- WORK INSTRUCTIONS
Each line of the material below should be reproduced exactly.

------ DATASET EXTRACT ------

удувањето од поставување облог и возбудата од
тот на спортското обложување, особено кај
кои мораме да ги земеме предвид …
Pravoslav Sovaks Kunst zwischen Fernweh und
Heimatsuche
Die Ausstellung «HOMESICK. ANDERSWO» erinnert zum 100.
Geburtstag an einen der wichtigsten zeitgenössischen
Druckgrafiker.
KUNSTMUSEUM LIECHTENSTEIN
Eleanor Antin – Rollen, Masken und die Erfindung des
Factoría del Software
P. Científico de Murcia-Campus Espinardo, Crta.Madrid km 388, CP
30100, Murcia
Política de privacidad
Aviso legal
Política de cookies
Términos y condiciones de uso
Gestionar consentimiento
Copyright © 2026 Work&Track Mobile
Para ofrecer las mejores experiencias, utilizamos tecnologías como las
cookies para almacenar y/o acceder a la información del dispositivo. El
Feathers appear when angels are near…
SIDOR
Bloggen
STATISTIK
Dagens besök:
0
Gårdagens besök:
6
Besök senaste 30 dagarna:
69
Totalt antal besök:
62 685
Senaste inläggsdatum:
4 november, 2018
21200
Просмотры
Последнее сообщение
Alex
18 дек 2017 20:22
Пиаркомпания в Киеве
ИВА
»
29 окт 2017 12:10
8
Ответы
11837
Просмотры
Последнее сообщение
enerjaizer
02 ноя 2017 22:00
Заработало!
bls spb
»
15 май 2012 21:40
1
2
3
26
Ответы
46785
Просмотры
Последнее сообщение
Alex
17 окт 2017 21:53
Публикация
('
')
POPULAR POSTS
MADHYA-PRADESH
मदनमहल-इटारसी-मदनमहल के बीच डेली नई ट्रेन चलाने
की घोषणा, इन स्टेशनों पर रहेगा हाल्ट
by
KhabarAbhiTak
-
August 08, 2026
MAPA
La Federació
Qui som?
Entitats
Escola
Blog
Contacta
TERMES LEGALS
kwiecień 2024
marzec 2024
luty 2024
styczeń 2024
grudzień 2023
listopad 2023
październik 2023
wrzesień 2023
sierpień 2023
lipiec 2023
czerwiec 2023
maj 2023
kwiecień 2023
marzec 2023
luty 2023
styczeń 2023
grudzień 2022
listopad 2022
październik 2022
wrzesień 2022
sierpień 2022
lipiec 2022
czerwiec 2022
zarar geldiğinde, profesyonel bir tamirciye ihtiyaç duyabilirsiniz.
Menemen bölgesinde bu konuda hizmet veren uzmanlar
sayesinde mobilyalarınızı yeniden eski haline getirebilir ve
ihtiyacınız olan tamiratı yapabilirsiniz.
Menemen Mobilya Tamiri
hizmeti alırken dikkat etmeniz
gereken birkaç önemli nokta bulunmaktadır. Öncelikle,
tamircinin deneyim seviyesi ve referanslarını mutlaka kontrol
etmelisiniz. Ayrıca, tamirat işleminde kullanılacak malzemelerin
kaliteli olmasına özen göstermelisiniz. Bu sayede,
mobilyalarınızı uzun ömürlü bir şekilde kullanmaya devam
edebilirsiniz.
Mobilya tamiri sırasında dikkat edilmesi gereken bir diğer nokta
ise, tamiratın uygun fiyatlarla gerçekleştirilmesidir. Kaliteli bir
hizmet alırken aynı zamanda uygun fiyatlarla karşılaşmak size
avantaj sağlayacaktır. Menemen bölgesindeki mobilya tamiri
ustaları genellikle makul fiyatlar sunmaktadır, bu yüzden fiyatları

------

- SOLUTION FOR THIS PROBLEM
удувањето од поставување облог и возбудата од
тот на спортското обложување, особено кај
кои мораме да ги земеме предвид …
Pravoslav Sovaks Kunst zwischen Fernweh und
Heimatsuche
Die Ausstellung «HOMESICK. ANDERSWO» erinnert zum 100.
Geburtstag an einen der wichtigsten zeitgenössischen
Druckgrafiker.
KUNSTMUSEUM LIECHTENSTEIN
Eleanor Antin – Rollen, Masken und die Erfindung des
Factoría del Software
P. Científico de Murcia-Campus Espinardo, Crta.Madrid km 388, CP
30100, Murcia
Política de privacidad
Aviso legal
Política de cookies
Términos y condiciones de uso
Gestionar consentimiento
Copyright © 2026 Work&Track Mobile
Para ofrecer las mejores experiencias, utilizamos tecnologías como las
cookies para almacenar y/o acceder a la información del dispositivo. El
Feathers appear when angels are near…
SIDOR
Bloggen
STATISTIK
Dagens besök:
0
Gårdagens besök:
6
Besök senaste 30 dagarna:
69
Totalt antal besök:
62 685
Senaste inläggsdatum:
4 november, 2018
21200
Просмотры
Последнее сообщение
Alex
18 дек 2017 20:22
Пиаркомпания в Киеве
ИВА
»
29 окт 2017 12:10
8
Ответы
11837
Просмотры
Последнее сообщение
enerjaizer
02 ноя 2017 22:00
Заработало!
bls spb
»
15 май 2012 21:40
1
2
3
26
Ответы
46785
Просмотры
Последнее сообщение
Alex
17 окт 2017 21:53
Публикация
('
')
POPULAR POSTS
MADHYA-PRADESH
मदनमहल-इटारसी-मदनमहल के बीच डेली नई ट्रेन चलाने
की घोषणा, इन स्टेशनों पर रहेगा हाल्ट
by
KhabarAbhiTak
-
August 08, 2026
MAPA
La Federació
Qui som?
Entitats
Escola
Blog
Contacta
TERMES LEGALS
kwiecień 2024
marzec 2024
luty 2024
styczeń 2024
grudzień 2023
listopad 2023
październik 2023
wrzesień 2023
sierpień 2023
lipiec 2023
czerwiec 2023
maj 2023
kwiecień 2023
marzec 2023
luty 2023
styczeń 2023
grudzień 2022
listopad 2022
październik 2022
wrzesień 2022
sierpień 2022
lipiec 2022
czerwiec 2022
zarar geldiğinde, profesyonel bir tamirciye ihtiyaç duyabilirsiniz.
Menemen bölgesinde bu konuda hizmet veren uzmanlar
sayesinde mobilyalarınızı yeniden eski haline getirebilir ve
ihtiyacınız olan tamiratı yapabilirsiniz.
Menemen Mobilya Tamiri
hizmeti alırken dikkat etmeniz
gereken birkaç önemli nokta bulunmaktadır. Öncelikle,
tamircinin deneyim seviyesi ve referanslarını mutlaka kontrol
etmelisiniz. Ayrıca, tamirat işleminde kullanılacak malzemelerin
kaliteli olmasına özen göstermelisiniz. Bu sayede,
mobilyalarınızı uzun ömürlü bir şekilde kullanmaya devam
edebilirsiniz.
Mobilya tamiri sırasında dikkat edilmesi gereken bir diğer nokta
ise, tamiratın uygun fiyatlarla gerçekleştirilmesidir. Kaliteli bir
hizmet alırken aynı zamanda uygun fiyatlarla karşılaşmak size
avantaj sağlayacaktır. Menemen bölgesindeki mobilya tamiri
ustaları genellikle makul fiyatlar sunmaktadır, bu yüzden fiyatları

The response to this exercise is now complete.